◆ **PROBLEM TO SOLVE**:
What is needed is a word-for-word transcript of the listing, free of pictures.

◆ **MATERIAL FOR THIS EXERCISE**:
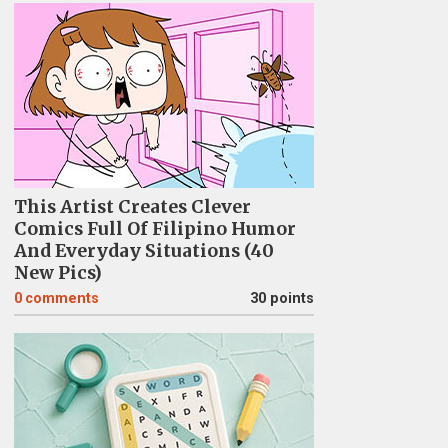
This Artist Creates Clever
Comics Full Of Filipino Humor
And Everyday Situations (40
New Pics)
0
comments
30 points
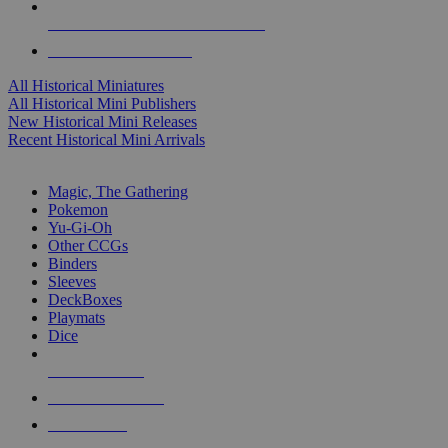
ALL HISTORICAL MINI PUBLISHERS
ALL HISTORICAL MINIS
All Historical Miniatures
All Historical Mini Publishers
New Historical Mini Releases
Recent Historical Mini Arrivals
MAGIC & CCG SUB-CATEGORIES
Magic, The Gathering
Pokemon
Yu-Gi-Oh
Other CCGs
Binders
Sleeves
DeckBoxes
Playmats
Dice
NEW RELEASES
RECENT ARRIVALS
PRE-ORDERS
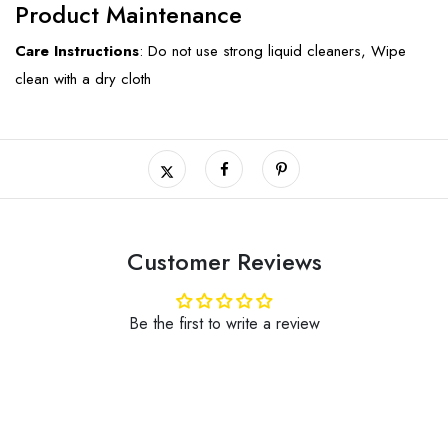
Product Maintenance
Care Instructions
: Do not use strong liquid cleaners, Wipe
clean with a dry cloth
Customer Reviews
Be the first to write a review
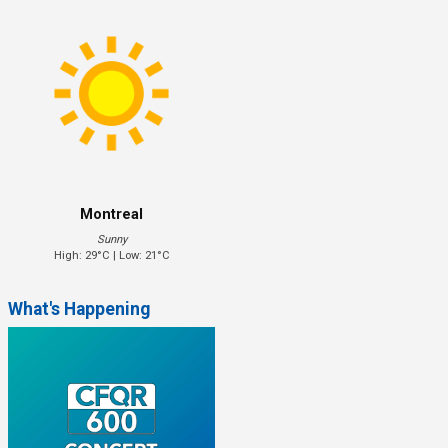
Montreal
Sunny
High: 29°C | Low: 21°C
What's Happening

◆ **RESPONSE TO THIS EXERCISE**:
This Artist Creates Clever
Comics Full Of Filipino Humor
And Everyday Situations (40
New Pics)
0
comments
30 points
ALL HISTORICAL MINI PUBLISHERS
ALL HISTORICAL MINIS
All Historical Miniatures
All Historical Mini Publishers
New Historical Mini Releases
Recent Historical Mini Arrivals
MAGIC & CCG SUB-CATEGORIES
Magic, The Gathering
Pokemon
Yu-Gi-Oh
Other CCGs
Binders
Sleeves
DeckBoxes
Playmats
Dice
NEW RELEASES
RECENT ARRIVALS
PRE-ORDERS
Product Maintenance
Care Instructions
: Do not use strong liquid cleaners, Wipe
clean with a dry cloth
Customer Reviews
Be the first to write a review
Montreal
Sunny
High: 29°C | Low: 21°C
What's Happening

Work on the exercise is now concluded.